Seu filme pode fornecer um contraponto interessante a News from Home, de Amos Gitai, que também está no Fórum. Berlim premiou, no ano passado, um grande filme sobre o Oriente Médio - Paradise Now, do palestino Hani Abu-Assad, que concorre ao Oscar e está em exibição em São Paulo com outros dois filmes de temática aparentada - Munique, de Steven Spielberg, e Free Zone, também de Amos Gitai.

É o típico assunto que está sempre em pauta, pelas implicações políticas que possui.

Ainda no Fórum, Laura Poitras dá seu testemunho sobre as eleições parlamentares no Iraque em My Country, My Country; Alain Berliner, de Minha Vida Cor-de-Rosa, discute a própria insônia no autobiográfico Wide Awake;e Strange Circus, do japonês Siono Sion, promete ser o mais bizarro thriller psicológico do ano.

O Panorama traz outros 40 filmes, entre curtas e longos, de vários países, incluindo os participantes brasileiros e o novo trabalho do argentino Daniel Burman (Derecho de Familia).

Faz parte da tradição de Berlim distribuir dois Ursos de Ouro especiais para artistas de importância reconhecida. Este ano, os prêmios vão para o diretor polonês Andrzej Wajda, que já recebeu um Oscar de carreira, e o ator sir Ian McKellen.

Outro prêmio especial será atribuído ao grande diretor de fotografia Michael Baulhaus, um alemão que começou trabalhando com Rainer Werner Fassbinder e, depois, foi para Hollywood colaborar com Martin Scorsese.

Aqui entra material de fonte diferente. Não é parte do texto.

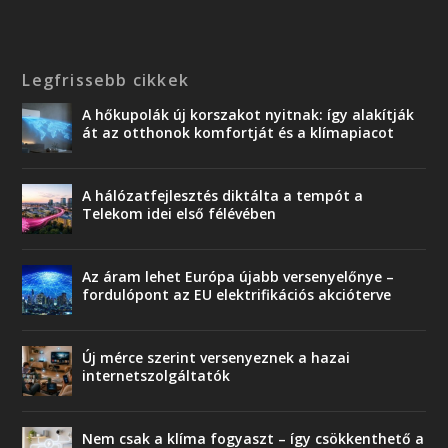
Legfrissebb cikkek
A hőkupolák új korszakot nyitnak: így alakítják
át az otthonok komfortját és a klímapiacot
A hálózatfejlesztés diktálta a tempót a
Telekom idei első félévében
Az áram lehet Európa újabb versenyelőnye –
fordulópont az EU elektrifikációs akcióterve
Új mérce szerint versenyeznek a hazai
internetszolgáltatók
Nem csak a klíma fogyaszt – így csökkenthető a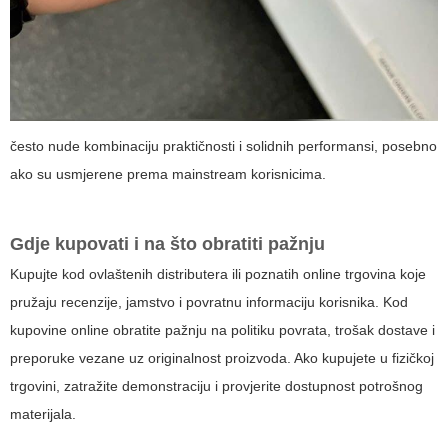
često nude kombinaciju praktičnosti i solidnih performansi, posebno
ako su usmjerene prema mainstream korisnicima.
Gdje kupovati i na što obratiti pažnju
Kupujte kod ovlaštenih distributera ili poznatih online trgovina koje
pružaju recenzije, jamstvo i povratnu informaciju korisnika. Kod
kupovine online obratite pažnju na politiku povrata, trošak dostave i
preporuke vezane uz originalnost proizvoda. Ako kupujete u fizičkoj
trgovini, zatražite demonstraciju i provjerite dostupnost potrošnog
materijala.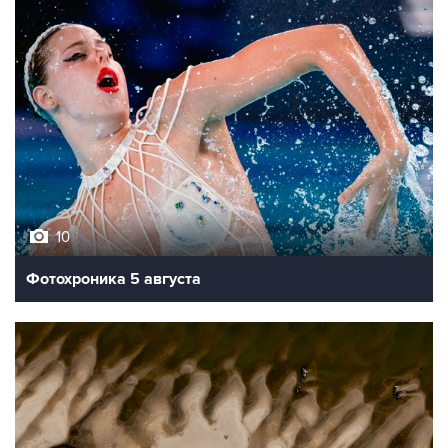
10
Фотохроника 5 августа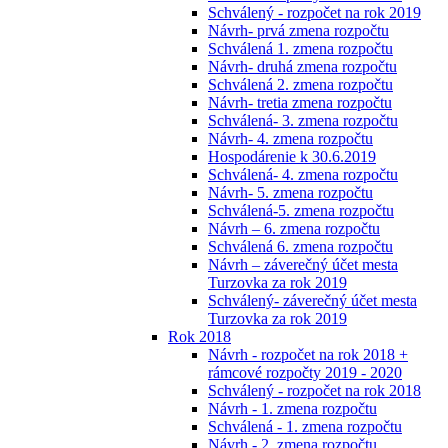
Schválený - rozpočet na rok 2019
Návrh- prvá zmena rozpočtu
Schválená 1. zmena rozpočtu
Návrh- druhá zmena rozpočtu
Schválená 2. zmena rozpočtu
Návrh- tretia zmena rozpočtu
Schválená- 3. zmena rozpočtu
Návrh- 4. zmena rozpočtu
Hospodárenie k 30.6.2019
Schválená- 4. zmena rozpočtu
Návrh- 5. zmena rozpočtu
Schválená-5. zmena rozpočtu
Návrh – 6. zmena rozpočtu
Schválená 6. zmena rozpočtu
Návrh – záverečný účet mesta
Turzovka za rok 2019
Schválený- záverečný účet mesta
Turzovka za rok 2019
Rok 2018
Návrh - rozpočet na rok 2018 +
rámcové rozpočty 2019 - 2020
Schválený - rozpočet na rok 2018
Návrh - 1. zmena rozpočtu
Schválená - 1. zmena rozpočtu
Návrh - 2. zmena rozpočtu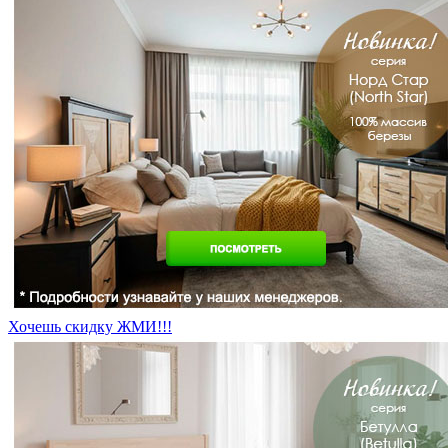
Хочешь скидку ЖМИ!!!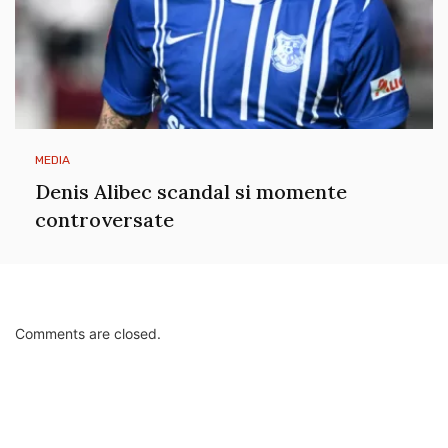
MEDIA
Denis Alibec scandal si momente
controversate
Comments are closed.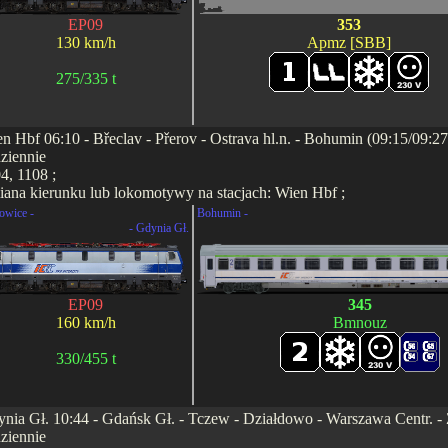
EP09
353
130 km/h
Apmz [SBB]
275/335 t
n Hbf 06:10 - Břeclav - Přerov - Ostrava hl.n. - Bohumin (09:15/09:2
ziennie
4, 1108 ;
ana kierunku lub lokomotywy na stacjach: Wien Hbf ;
owice -
Bohumin -
- Gdynia Gł.
EP09
345
160 km/h
Bmnouz
330/455 t
nia Gł. 10:44 - Gdańsk Gł. - Tczew - Działdowo - Warszawa Centr. - Z
ziennie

Baulhaus é responsável, entre outras imagens, pelo alucinante plano-seqüência que abre Os Bons Companheiros, tão impressionante que a cena poderia ser a súmula da carreira hoje um tanto ziguezagueante de Scorsese.

Outra atração da Berlinale será a special edition de Pat Garrett e Billy the Kid, que vai mostrar, restaurado, o excepcional western de Sam Peckinpah com Kris Kristofferson e James Coburn, que havia sido remontado criminosamente pelos produtores, no começo dos anos 1970.

No fim dos 80, Pat Garrett saiu em vídeo com 16 minutos a mais do que a versão exibida nos cinemas (103 min), mas agora o que Berlim vai ver é a íntegra do western de Peckinpah, com quase duas horas e meia da balada sombria que revisa os mitos e códigos do gênero pelo qual o cineasta era obcecado.

Por que revisar assim Peckinpah e o seu Pat Garrett? Porque o que está em discussão é a eterna tragédia da sociedade americana, que só consegue resolver seus conflitos por meio da violência, como ensinam Peckinpah, Arthur Penn e outros grandes diretores.

Tudo isso e mais o festival infantil (o Kinderfestival), os filmes gays e lésbicos (que concorrem ao Teddy Bear), os tesouros da cinemateca alemã e o Talent Campus, que reúne estudantes de cinema de todo mundo em encontros com grandes diretores.

Apesar do frio, a Berlinale promete ferver, a partir de hoje.